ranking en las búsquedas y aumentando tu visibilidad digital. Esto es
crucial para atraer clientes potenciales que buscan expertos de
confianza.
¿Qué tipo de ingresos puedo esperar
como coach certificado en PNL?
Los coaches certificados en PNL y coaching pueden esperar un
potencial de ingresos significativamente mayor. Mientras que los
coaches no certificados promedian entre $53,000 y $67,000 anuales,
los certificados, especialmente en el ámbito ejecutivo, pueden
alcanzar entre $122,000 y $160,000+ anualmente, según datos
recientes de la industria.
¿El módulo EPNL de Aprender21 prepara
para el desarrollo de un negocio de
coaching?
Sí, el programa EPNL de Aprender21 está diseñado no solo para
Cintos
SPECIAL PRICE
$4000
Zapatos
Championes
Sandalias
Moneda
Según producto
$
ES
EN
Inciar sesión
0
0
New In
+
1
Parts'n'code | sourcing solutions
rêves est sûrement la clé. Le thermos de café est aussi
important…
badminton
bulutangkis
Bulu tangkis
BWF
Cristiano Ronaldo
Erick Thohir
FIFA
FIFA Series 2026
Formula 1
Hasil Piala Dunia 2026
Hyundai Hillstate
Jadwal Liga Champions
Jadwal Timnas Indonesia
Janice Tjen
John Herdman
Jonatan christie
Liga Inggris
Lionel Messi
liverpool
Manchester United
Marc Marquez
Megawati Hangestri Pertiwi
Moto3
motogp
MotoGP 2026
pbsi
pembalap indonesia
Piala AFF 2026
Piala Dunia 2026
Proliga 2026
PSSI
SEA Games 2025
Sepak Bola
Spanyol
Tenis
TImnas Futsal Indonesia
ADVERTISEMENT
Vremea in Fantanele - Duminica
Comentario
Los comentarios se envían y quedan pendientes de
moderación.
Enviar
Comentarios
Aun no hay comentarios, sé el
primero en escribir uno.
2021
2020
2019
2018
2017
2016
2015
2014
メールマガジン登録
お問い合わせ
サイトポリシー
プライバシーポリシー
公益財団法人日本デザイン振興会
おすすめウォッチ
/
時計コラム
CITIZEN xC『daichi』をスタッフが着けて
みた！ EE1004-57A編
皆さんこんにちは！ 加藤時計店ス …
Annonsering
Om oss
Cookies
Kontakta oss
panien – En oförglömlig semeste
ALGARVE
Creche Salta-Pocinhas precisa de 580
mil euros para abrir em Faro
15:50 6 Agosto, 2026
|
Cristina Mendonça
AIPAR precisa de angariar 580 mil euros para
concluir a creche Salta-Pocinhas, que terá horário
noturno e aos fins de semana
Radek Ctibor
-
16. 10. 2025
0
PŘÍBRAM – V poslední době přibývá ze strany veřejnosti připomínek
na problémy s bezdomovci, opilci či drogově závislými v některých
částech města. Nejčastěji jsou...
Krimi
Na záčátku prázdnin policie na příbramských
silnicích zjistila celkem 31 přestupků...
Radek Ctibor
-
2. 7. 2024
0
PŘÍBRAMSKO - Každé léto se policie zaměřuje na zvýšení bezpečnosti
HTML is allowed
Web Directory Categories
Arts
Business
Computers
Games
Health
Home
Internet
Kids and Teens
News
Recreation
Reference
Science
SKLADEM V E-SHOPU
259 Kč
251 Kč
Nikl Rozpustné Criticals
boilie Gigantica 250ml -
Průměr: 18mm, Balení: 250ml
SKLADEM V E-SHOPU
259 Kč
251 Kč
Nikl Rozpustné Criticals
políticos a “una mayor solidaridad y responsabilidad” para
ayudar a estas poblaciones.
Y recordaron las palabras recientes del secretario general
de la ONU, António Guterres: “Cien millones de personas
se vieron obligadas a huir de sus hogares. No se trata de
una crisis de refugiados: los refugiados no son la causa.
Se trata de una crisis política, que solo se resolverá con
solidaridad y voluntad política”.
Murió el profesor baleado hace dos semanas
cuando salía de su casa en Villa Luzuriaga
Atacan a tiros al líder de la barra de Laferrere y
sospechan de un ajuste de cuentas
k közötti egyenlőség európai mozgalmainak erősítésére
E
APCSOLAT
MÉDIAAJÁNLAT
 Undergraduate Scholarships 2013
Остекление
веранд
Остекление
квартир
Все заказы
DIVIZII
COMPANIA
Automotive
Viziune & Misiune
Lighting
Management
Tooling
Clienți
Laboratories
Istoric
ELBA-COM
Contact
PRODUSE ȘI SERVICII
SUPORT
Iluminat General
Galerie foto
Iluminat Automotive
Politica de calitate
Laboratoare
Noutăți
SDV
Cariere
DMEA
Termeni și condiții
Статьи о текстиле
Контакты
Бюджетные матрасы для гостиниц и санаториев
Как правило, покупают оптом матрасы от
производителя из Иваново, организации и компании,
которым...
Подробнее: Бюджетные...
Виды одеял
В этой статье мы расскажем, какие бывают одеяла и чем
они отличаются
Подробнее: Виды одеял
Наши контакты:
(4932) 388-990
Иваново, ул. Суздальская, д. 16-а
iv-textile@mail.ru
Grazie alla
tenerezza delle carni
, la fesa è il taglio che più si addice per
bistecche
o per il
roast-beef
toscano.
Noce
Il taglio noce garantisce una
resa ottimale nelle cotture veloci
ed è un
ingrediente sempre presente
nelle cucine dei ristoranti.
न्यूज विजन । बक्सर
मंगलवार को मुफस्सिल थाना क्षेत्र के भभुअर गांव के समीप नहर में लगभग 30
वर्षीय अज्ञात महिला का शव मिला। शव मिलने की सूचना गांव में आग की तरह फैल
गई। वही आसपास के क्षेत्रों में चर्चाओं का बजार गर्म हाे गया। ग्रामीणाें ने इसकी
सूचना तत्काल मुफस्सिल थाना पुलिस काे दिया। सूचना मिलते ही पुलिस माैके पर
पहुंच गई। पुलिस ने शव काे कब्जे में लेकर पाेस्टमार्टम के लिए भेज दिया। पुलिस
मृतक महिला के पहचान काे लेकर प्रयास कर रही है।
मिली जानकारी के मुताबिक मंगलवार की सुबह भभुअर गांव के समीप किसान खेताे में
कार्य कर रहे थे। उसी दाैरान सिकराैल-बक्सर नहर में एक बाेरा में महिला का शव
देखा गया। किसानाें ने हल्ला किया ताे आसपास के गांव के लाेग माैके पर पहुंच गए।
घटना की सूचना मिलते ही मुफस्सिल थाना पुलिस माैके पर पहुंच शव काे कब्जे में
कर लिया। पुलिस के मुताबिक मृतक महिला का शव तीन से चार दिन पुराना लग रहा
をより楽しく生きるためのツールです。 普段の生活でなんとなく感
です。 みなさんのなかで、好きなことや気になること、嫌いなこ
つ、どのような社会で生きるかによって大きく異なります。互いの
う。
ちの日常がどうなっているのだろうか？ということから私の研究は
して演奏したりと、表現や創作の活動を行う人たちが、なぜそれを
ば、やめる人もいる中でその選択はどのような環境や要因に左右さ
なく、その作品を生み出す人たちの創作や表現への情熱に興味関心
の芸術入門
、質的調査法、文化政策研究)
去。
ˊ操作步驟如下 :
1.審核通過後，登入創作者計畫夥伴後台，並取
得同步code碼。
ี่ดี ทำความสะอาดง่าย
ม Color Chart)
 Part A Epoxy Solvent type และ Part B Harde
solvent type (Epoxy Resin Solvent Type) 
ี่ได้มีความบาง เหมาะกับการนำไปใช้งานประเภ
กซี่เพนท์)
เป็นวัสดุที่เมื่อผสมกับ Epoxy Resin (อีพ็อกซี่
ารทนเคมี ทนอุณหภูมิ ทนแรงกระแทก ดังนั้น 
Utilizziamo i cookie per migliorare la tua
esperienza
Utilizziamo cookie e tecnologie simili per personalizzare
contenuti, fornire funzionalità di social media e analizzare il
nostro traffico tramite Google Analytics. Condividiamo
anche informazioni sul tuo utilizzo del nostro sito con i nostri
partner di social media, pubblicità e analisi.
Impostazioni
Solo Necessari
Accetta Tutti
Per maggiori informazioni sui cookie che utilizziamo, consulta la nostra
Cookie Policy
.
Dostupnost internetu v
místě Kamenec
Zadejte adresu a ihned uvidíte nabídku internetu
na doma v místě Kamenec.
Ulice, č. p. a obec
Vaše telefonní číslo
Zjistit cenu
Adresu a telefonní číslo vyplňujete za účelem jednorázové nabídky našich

───

→ **TASK OBJECTIVE**: With the line holding "pembalap indonesia" as the first and the line holding "na problémy s" as the last, set down that range of the entries above exactly, and nothing else.

→ **RESPONSE AREA**:
pembalap indonesia
Piala AFF 2026
Piala Dunia 2026
Proliga 2026
PSSI
SEA Games 2025
Sepak Bola
Spanyol
Tenis
TImnas Futsal Indonesia
ADVERTISEMENT
Vremea in Fantanele - Duminica
Comentario
Los comentarios se envían y quedan pendientes de
moderación.
Enviar
Comentarios
Aun no hay comentarios, sé el
primero en escribir uno.
2021
2020
2019
2018
2017
2016
2015
2014
メールマガジン登録
お問い合わせ
サイトポリシー
プライバシーポリシー
公益財団法人日本デザイン振興会
おすすめウォッチ
/
時計コラム
CITIZEN xC『daichi』をスタッフが着けて
みた！ EE1004-57A編
皆さんこんにちは！ 加藤時計店ス …
Annonsering
Om oss
Cookies
Kontakta oss
panien – En oförglömlig semeste
ALGARVE
Creche Salta-Pocinhas precisa de 580
mil euros para abrir em Faro
15:50 6 Agosto, 2026
|
Cristina Mendonça
AIPAR precisa de angariar 580 mil euros para
concluir a creche Salta-Pocinhas, que terá horário
noturno e aos fins de semana
Radek Ctibor
-
16. 10. 2025
0
PŘÍBRAM – V poslední době přibývá ze strany veřejnosti připomínek
na problémy s bezdomovci, opilci či drogově závislými v některých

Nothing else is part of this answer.